Accompagné d’une troupe de danseurs, il sévit dans son propre maquis  »Le Couloir de Bercy ». Sono poussée dans ses retranchements crachant des boucles électroniques hypnotiques et distordues, Makara court d’un bout à l’autre de l’estrade, harangue les spectateurs, provoque larsens et déflagrations noise jusqu’à la transe complète de l’auditoire, au cours de sets marathons pouvant durer jusqu’à six heures d’affilée.

 

Ensemble, ils forment le groupe KOKOKO! qui donne à entendre les sons du ghetto et des clubs du centre ville, ceux d’une modernité brute et libre, inventant tout à partir de rien comme pouvaient le faire le NYC des 80’s ou le Berlin de la décennie suivante.

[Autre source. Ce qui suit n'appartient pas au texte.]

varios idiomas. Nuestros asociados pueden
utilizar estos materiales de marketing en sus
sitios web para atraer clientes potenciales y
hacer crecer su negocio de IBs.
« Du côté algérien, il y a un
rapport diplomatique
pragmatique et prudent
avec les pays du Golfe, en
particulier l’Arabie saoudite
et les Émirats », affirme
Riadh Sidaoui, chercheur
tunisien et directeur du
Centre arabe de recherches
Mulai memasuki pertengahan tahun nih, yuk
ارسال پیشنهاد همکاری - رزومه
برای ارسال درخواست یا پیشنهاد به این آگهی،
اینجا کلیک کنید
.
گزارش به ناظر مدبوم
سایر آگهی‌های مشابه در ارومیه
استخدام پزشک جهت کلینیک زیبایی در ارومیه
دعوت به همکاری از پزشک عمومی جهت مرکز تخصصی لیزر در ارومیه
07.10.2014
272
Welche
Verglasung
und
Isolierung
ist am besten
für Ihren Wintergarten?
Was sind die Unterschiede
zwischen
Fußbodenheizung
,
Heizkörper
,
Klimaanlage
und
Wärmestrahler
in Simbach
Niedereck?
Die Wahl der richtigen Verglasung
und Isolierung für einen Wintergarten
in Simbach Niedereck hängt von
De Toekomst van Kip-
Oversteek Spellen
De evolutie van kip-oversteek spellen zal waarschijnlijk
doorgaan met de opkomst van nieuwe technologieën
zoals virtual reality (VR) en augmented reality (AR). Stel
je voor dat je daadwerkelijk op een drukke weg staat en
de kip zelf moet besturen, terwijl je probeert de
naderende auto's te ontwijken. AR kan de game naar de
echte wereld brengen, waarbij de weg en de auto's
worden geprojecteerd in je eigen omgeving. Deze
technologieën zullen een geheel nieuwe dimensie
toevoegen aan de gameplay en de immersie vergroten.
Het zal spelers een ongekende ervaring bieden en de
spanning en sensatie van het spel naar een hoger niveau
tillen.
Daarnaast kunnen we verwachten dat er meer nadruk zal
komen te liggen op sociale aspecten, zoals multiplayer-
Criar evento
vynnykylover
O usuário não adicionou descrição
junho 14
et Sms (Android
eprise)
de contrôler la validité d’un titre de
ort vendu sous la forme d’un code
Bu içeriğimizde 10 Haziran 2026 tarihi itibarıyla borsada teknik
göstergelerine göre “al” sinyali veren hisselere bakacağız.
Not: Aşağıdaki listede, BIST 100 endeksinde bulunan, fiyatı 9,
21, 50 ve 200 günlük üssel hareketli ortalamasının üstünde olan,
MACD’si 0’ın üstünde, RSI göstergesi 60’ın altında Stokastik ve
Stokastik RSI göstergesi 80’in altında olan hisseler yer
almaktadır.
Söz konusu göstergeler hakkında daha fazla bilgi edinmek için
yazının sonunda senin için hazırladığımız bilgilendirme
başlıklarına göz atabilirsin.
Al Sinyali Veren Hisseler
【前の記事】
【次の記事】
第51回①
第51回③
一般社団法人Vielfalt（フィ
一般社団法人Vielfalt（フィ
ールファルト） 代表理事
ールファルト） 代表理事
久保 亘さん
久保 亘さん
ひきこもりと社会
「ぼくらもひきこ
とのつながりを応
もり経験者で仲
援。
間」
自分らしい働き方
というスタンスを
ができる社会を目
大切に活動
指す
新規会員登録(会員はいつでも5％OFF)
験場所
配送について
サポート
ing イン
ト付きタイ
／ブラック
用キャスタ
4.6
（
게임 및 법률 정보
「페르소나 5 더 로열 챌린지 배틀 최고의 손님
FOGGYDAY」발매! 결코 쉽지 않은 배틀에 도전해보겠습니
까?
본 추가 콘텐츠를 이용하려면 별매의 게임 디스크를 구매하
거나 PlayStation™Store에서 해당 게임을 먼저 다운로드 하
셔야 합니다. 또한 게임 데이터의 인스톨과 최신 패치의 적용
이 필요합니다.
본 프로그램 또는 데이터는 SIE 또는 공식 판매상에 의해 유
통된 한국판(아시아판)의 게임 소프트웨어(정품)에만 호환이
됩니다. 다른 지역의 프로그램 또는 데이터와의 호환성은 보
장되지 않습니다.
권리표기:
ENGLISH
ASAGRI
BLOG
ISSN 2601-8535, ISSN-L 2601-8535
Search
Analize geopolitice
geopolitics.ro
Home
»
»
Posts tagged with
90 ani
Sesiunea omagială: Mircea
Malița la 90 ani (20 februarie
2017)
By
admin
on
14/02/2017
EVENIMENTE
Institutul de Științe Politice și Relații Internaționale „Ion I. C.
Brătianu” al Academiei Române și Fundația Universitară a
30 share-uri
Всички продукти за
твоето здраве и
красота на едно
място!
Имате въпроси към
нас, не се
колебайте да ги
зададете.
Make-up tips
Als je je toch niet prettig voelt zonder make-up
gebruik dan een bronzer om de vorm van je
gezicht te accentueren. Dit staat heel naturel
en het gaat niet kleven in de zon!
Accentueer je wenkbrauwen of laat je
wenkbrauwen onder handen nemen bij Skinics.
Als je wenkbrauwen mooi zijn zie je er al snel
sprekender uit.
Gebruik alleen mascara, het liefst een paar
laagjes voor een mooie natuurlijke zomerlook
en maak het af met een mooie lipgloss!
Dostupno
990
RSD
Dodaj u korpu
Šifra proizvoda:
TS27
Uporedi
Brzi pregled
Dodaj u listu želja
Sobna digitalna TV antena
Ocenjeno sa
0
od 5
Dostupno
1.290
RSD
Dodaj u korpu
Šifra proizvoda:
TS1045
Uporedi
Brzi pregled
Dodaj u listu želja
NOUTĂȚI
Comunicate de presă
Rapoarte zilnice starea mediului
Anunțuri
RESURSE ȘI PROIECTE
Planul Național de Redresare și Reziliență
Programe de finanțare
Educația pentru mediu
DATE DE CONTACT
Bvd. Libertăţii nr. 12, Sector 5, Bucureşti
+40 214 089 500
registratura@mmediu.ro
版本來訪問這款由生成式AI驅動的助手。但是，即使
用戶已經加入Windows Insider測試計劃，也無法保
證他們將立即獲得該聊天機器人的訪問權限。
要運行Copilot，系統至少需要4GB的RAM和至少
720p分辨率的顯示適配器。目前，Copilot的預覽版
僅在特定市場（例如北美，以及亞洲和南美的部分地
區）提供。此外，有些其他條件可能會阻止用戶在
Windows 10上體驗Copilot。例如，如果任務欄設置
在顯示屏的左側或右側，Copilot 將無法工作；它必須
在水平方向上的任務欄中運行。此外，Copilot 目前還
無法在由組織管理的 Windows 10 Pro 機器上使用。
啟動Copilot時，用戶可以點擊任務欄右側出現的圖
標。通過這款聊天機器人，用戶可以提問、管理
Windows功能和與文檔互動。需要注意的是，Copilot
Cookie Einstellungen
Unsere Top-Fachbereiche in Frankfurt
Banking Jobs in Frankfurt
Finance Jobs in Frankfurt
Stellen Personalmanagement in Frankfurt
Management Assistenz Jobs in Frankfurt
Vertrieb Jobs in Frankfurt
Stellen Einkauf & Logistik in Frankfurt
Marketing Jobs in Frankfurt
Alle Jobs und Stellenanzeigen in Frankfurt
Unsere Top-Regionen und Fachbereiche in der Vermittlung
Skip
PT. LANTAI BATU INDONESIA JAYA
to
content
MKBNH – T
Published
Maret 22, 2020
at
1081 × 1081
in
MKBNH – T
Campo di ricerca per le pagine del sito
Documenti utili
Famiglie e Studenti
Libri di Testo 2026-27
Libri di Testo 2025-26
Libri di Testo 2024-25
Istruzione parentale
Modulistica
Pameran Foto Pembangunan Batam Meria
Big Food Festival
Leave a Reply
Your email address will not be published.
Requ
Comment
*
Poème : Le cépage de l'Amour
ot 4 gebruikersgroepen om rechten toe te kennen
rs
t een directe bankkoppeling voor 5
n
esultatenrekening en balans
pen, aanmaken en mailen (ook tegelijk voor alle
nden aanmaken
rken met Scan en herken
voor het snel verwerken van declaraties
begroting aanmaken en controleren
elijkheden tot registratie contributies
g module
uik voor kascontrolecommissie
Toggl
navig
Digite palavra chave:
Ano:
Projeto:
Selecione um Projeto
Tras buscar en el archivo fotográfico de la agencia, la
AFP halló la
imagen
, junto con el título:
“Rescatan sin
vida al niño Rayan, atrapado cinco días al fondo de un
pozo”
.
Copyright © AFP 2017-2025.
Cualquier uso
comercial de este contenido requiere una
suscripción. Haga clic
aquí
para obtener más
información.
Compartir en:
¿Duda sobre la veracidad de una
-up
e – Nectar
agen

TAXI KEBAB (ELECTRO – MUSIQUE ORIENTALE)


Taxi Kebab c’est la rencontre entre la musique électronique analogique et une guitare modulée influencée par le chaâbi et la musique arabe des joueurs de oud tels que les marocains Saïd Chraïbi, Haj Younes, Abid Bahri ou l’irakien Naseer Shamma.

Leur musique sillonne de nuit les routes marocaines et parcourt ses paysages entre improvisation instrumentale, textes chantés en darija (dialecte marocain) et sursauts ardents. En roue libre se développe un son psyché, désorienté et « désoriental » dans une atmosphère sombre et envoûtante.

Une musique biculturelle, éclectique et bipolaire sauce blanche et harissa.